» THE TASK
Lines with the word "vertical" are the answer; copy each of them from the data below.

(Records from a collection)
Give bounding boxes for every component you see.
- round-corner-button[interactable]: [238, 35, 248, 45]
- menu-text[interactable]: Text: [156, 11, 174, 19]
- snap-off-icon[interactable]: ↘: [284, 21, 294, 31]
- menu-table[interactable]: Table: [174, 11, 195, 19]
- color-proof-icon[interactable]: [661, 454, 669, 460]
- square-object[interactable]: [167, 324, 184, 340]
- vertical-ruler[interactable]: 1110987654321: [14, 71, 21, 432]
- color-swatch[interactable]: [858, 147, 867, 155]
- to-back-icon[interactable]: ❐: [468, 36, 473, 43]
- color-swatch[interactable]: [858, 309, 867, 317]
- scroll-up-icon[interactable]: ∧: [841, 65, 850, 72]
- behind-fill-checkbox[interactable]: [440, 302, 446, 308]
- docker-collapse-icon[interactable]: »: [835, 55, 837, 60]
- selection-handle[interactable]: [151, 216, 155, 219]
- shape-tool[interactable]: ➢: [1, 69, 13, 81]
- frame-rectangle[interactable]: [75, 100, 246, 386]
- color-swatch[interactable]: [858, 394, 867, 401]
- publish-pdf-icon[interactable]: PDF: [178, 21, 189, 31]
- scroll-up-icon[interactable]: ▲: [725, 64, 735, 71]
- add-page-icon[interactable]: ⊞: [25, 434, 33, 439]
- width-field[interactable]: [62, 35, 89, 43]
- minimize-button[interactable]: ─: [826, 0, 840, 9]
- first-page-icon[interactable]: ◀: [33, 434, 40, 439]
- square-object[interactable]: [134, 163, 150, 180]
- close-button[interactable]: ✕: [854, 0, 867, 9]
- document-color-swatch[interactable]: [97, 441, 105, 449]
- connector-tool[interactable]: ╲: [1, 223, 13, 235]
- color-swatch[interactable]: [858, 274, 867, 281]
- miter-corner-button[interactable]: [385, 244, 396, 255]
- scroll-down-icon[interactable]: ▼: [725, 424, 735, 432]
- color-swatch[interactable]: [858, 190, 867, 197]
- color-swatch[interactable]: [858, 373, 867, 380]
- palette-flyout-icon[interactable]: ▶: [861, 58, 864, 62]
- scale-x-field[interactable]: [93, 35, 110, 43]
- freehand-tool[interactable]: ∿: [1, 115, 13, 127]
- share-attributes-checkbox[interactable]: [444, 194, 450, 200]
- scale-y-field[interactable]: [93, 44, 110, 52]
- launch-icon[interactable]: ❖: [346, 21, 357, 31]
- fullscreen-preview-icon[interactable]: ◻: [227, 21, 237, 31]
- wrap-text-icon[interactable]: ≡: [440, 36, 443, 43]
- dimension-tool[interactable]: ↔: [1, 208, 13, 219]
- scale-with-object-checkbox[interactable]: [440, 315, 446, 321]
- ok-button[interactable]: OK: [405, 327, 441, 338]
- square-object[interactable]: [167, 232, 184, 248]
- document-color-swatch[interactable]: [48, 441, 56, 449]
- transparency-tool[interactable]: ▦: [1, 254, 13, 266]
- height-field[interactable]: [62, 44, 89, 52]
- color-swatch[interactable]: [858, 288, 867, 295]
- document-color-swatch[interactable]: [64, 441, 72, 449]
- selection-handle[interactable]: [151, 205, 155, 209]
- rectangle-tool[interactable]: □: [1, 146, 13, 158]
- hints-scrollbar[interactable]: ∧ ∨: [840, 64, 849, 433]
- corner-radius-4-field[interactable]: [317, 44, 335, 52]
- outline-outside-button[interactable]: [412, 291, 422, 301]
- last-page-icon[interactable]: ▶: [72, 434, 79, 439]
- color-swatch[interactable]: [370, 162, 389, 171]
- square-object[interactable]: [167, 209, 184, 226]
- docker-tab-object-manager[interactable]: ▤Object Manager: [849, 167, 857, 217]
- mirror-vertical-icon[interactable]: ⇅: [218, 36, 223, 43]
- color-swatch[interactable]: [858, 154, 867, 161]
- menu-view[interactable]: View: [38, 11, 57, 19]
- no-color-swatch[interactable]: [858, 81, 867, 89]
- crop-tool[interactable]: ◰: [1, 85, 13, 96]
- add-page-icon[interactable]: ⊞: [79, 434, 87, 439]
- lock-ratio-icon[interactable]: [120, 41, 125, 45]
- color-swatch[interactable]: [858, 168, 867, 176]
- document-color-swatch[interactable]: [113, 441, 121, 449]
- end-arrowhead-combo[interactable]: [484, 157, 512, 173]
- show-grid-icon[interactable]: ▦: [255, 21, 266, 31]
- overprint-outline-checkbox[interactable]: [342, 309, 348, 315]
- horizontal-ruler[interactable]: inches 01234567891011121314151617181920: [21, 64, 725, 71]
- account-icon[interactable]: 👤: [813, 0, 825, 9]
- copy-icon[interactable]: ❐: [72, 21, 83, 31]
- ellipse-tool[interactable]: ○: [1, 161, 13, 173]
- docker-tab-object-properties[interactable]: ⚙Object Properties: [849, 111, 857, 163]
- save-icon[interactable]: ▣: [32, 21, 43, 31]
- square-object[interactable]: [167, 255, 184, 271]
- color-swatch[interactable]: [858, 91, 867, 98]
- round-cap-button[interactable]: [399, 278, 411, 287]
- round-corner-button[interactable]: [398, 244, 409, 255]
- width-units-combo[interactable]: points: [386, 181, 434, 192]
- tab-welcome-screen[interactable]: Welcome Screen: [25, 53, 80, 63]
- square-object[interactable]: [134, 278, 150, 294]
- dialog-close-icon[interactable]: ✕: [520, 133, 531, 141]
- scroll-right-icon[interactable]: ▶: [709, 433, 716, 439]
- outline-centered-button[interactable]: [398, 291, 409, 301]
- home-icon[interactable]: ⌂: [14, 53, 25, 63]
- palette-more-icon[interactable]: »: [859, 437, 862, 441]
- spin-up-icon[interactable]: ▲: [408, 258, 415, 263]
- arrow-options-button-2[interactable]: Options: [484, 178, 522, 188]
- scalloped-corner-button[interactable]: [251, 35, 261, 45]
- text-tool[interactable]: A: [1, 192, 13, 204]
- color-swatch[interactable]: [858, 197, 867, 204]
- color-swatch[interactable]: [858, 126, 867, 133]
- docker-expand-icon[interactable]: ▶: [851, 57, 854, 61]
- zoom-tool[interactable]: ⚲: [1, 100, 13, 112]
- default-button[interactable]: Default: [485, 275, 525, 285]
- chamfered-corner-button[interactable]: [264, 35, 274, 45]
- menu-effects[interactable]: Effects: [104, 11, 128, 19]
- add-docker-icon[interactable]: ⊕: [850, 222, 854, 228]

» SOLUTION TO THIS TASK
- vertical-ruler[interactable]: 1110987654321: [14, 71, 21, 432]
- mirror-vertical-icon[interactable]: ⇅: [218, 36, 223, 43]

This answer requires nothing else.